Um das frühzeitige Auskeimen zu verhindern und sich vor Feinden zu schützen, haben Samen und Nüsse Enzymhemmer und Fraßschutzstoffe. Dies Stoffe machen es unserer Verdauung nicht gerade leicht. Dazu kommt, das Nüsse häufig Schimmelgifte enthalten, die durch falsche oder zulange Lagerung sowie durch Beschädigung der Oberfläche bestehen. Daher ist es wichtig die Nüsse vor dem Verzehr in Wasser einzuweichen.
Durch das Einweichen werden Säure und Bitterstoffe reduziert und die Entzymhemmer verlieren ihre Wirkung. Wenn man sicher gehen will, dass keine Schimmergifte mehr in den Nüssen sind, kann man Nüsse mit Vitamin-C Pulver einweichen. Ich habe das allerdings noch nicht ausprobiert und weiß daher auch nicht wie die Nüsse danach schmecken.

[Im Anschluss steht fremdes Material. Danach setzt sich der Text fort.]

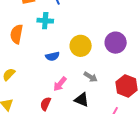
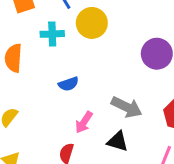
yellow circle: (81, 46) -> (92, 23), moved
gray arrow: (91, 77) -> (127, 107), size x1.5

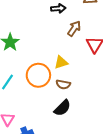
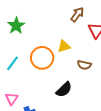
brown semicircle: (63, 84) -> (84, 65), moved

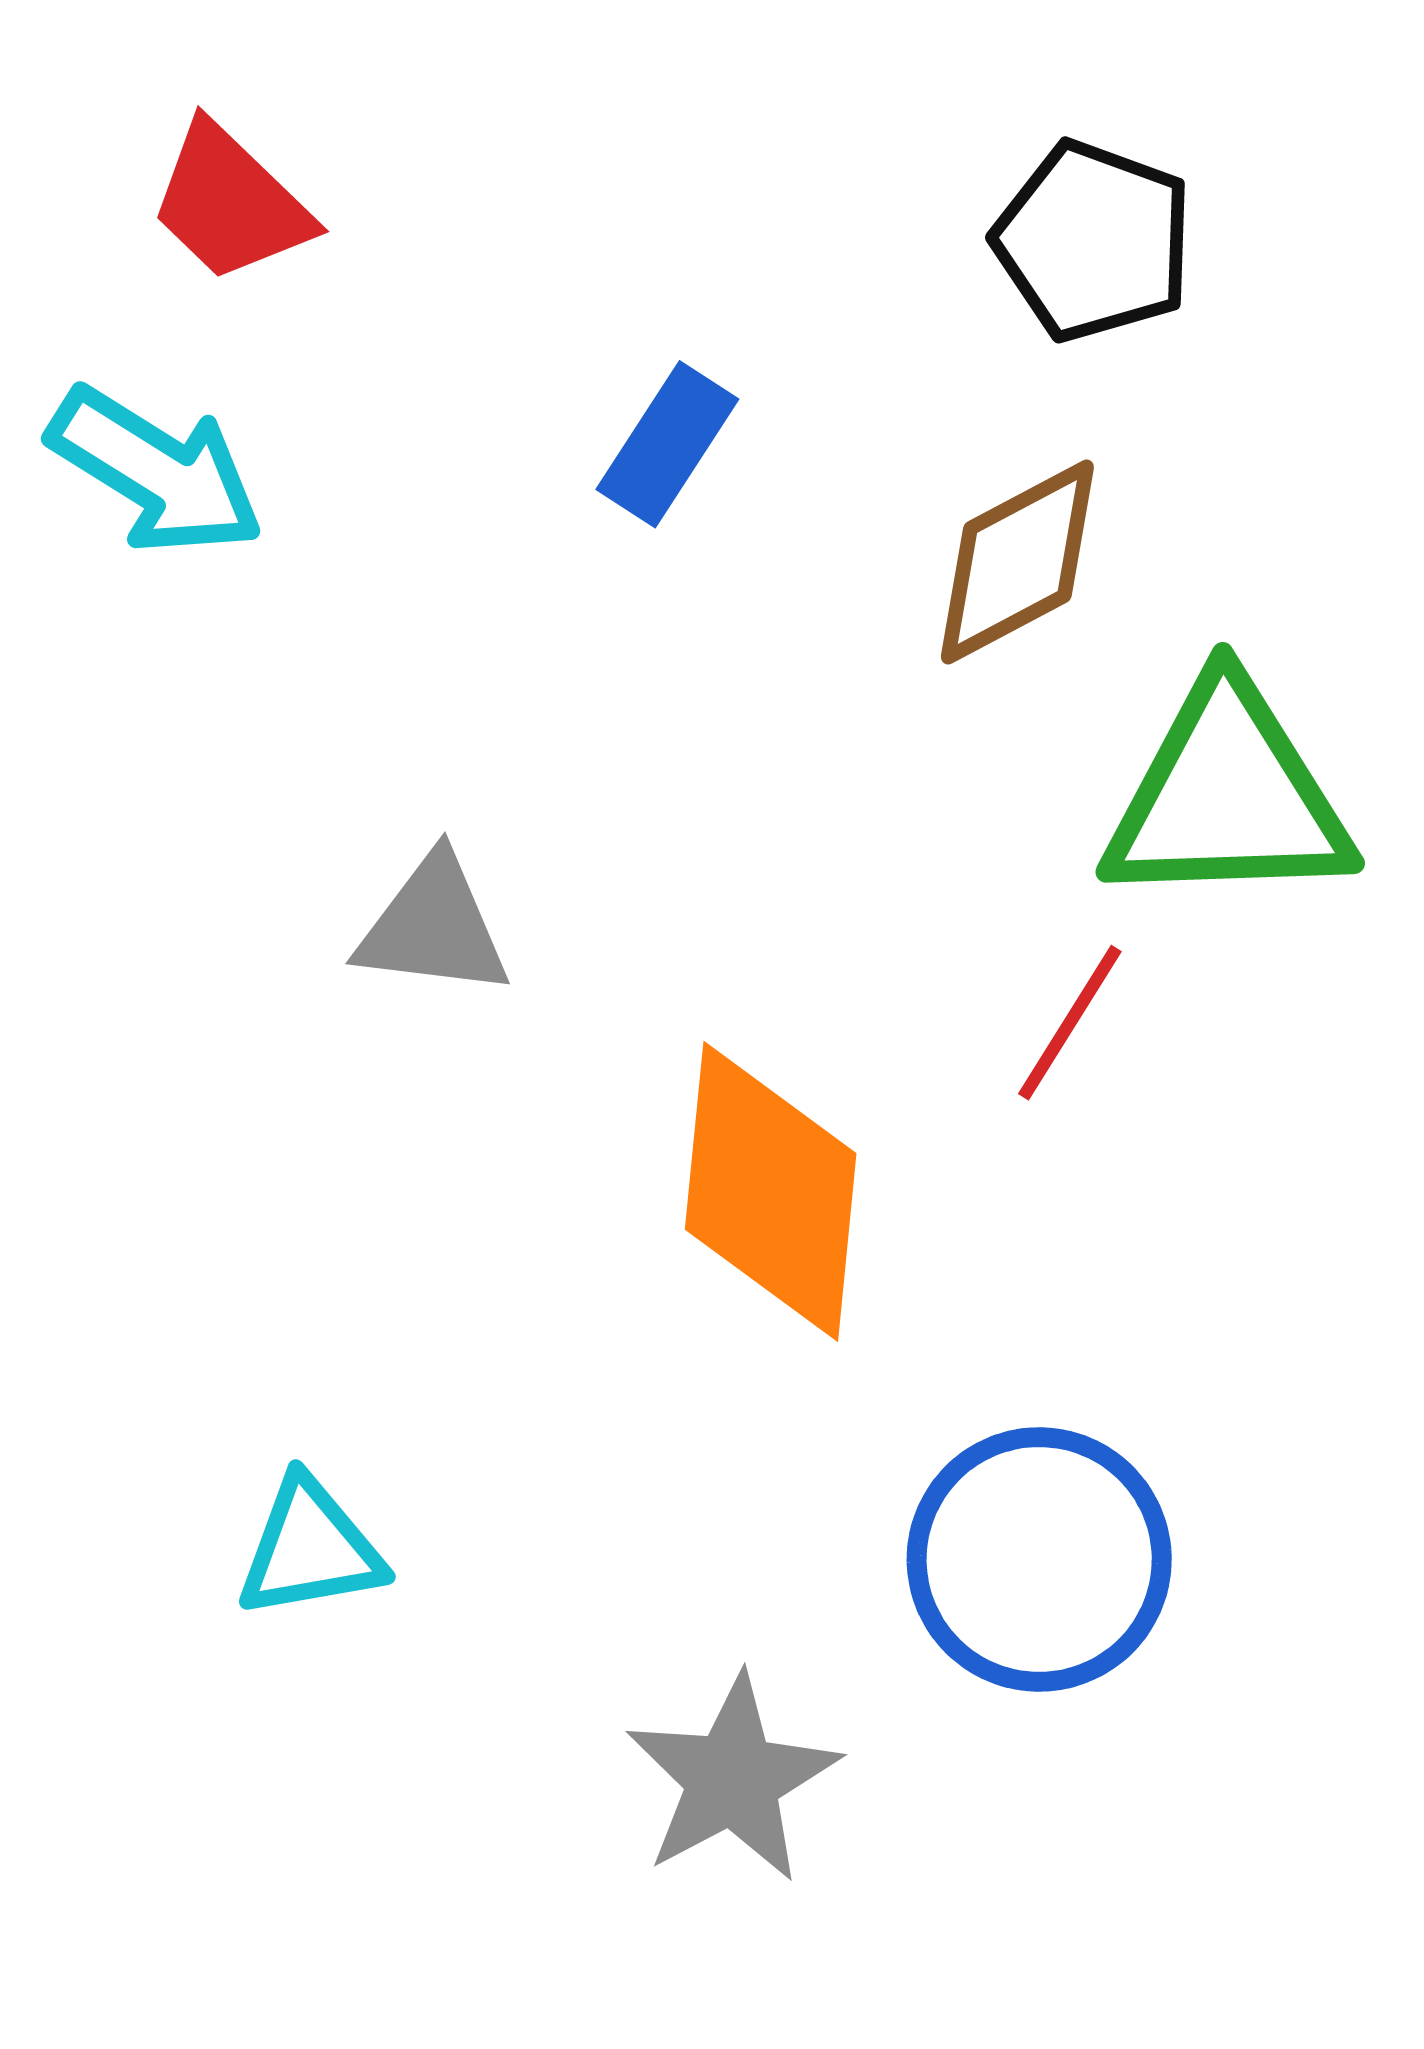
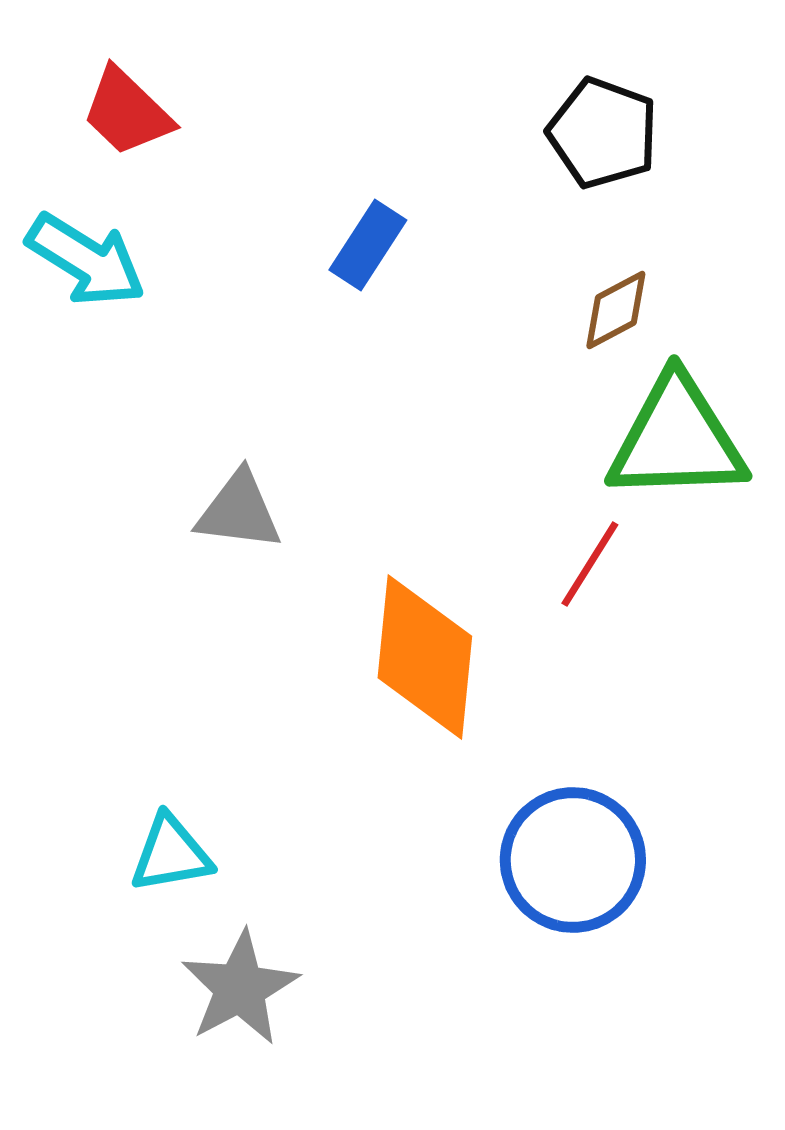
brown diamond: (1017, 562) -> (616, 310), moved, size x0.7
gray star: (733, 1779) -> (240, 988), moved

Die Nüsse in eine Schüssel geben und mit Wasser auffüllen, bis alle Nüsse bedeckt sind. Entsprechende Einweichzeit beachten. Dann das Wasser abgießen und die Nüsse noch einmal spülen und im Anschluss trocknen. Wenn Ihr die Nüsse nicht sofort verwenden, bewahrt sie im Kühlschrankt auf, sonst schimmeln sie.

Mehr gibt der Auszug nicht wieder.